Printed on Sun Aug 07 2022 8:11:32 PM

World Bank suspended financial aid to Sudan

International desk
World Bank
The World Bank has suspended financial aid to the North African country of Sudan after the military overthrew the interim government and seized power through a coup. Meanwhile, workers, doctors, and pilots of the country's state-owned oil company have joined the civil disobedience movement in protest of the military coup.

Thousands of Sudanese pro-democracy protesters have taken to the streets since General Abdul Fattah al-Burhan, the country's armed forces chief, seized power in a coup on Monday. Clashes with security forces have left several protesters dead.

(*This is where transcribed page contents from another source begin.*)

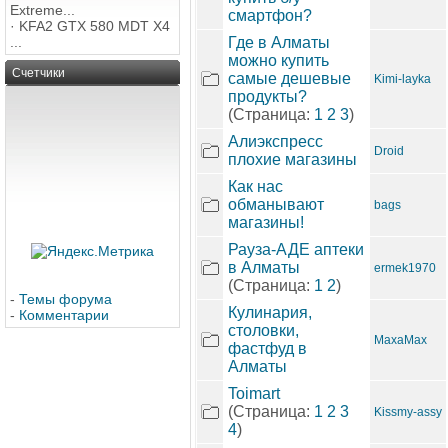
Extreme...
смартфон?
·
KFA2 GTX 580 MDT X4
...
Где в Алматы
можно купить
Счетчики
самые дешевые
Kimi-layka
продукты?
(Страница:
1
2
3
)
Алиэкспресс
Droid
плохие магазины
Как нас
обманывают
bags
магазины!
Рауза-АДЕ аптеки
в Алматы
ermek1970
(Страница:
1
2
)
-
Темы форума
Кулинария,
-
Комментарии
столовки,
MaxaMax
фастфуд в
Алматы
Toimart
(Страница:
1
2
3
Kissmy-assy
4
)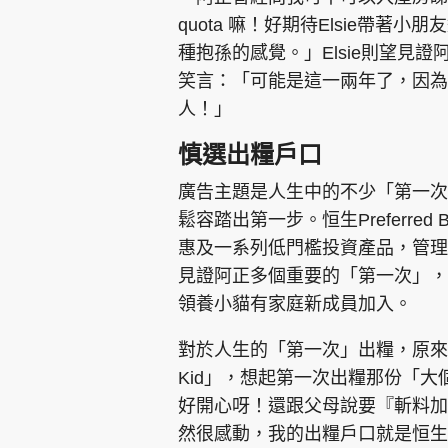
quota 嘛！好期待Elsie帶
種抱孫的感覺。」Elsie則望見
笑言：「可能是這一兩年了，因為
人！」
慎選出糧戶口
廣告主題是人生中的不少「第一次
鬆容踏出第一步。恒生Preferre
惠及一系列低門檻投資產品，管理薪
見證阿正多個重要的「第一次」，
領養小貓有家庭新成員加入。
對於人生的「第一次」出糧，原來
Kid」，想起第一次出糧那份「
好開心呀！還跟父母說要『斬料加餸
然很感動，我的出糧戶口就是恒生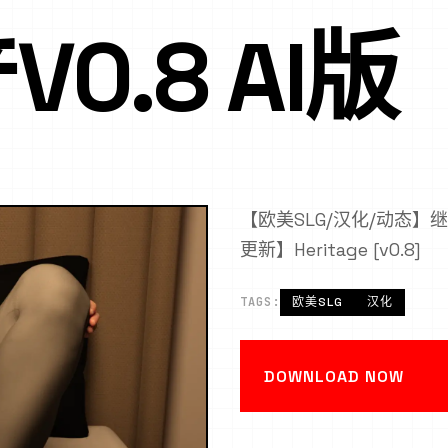
0.8 AI版
【欧美SLG/汉化/动态】继承遗
更新】Heritage [v0.8]
TAGS:
欧美SLG
汉化
DOWNLOAD NOW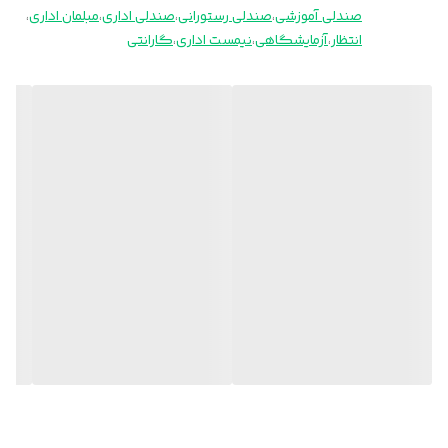
صندلی آموزشی
،
صندلی رستورانی
،
صندلی اداری
،
مبلمان اداری
،
انتظار
،
آزمایشگاهی
،
نیمست اداری
،
گارانتی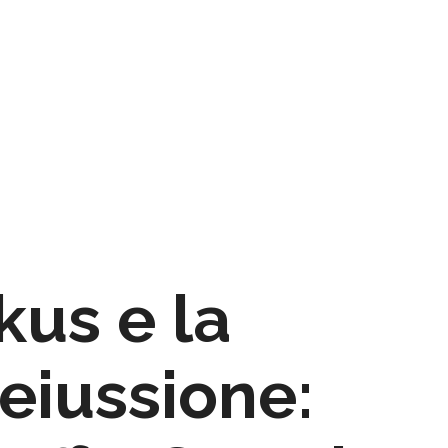
kus e la
eiussione:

After the overthrow of dictator Omar al-Bashir in a popular movement in 2019, a joint sovereign council of military-civilian leadership was formed to restore democracy in the country. The coup leader, General Burhan, on Monday, dissolved the council and declared a state of emergency after seizing power.

Next month, General Abdel Fattah al-Burhan was to hand over the leadership of the governing council to civilian authorities. If this measure was implemented, the power of the military would be reduced. Before that, a coup took place in the country.

General Abdel Fattah al-Burhan says he has seized power to prevent the country from falling into civil war. At the same time, he announced that power would be handed over to the civilian government that won the 2023 elections. But the decision to suspend World Bank funding and new activities was a major blow to the implementation of its plan in one of Africa's poorest countries.

The World Bank resumed operations last March in Sudan, which has been deprived of international aid for three decades under Bashir's rule. The World Bank provides 2 billion in assistance to the country.

In a statement from Washington, World Bank President David Malpas said, "I am deeply concerned about the current situation in Sudan. This situation could have a dramatic impact on the social and economic recovery and development of the country. I'm apprehensive about it.

On the other hand, the International Monetary Fund (IMF) says it is monitoring the current situation in Sudan.

The military ousted the country's Prime Minister Abdullah Hamdak on the day of the coup and took him to an unknown location. He was released on Wednesday but is being held under tight security in the capital, Khartoum.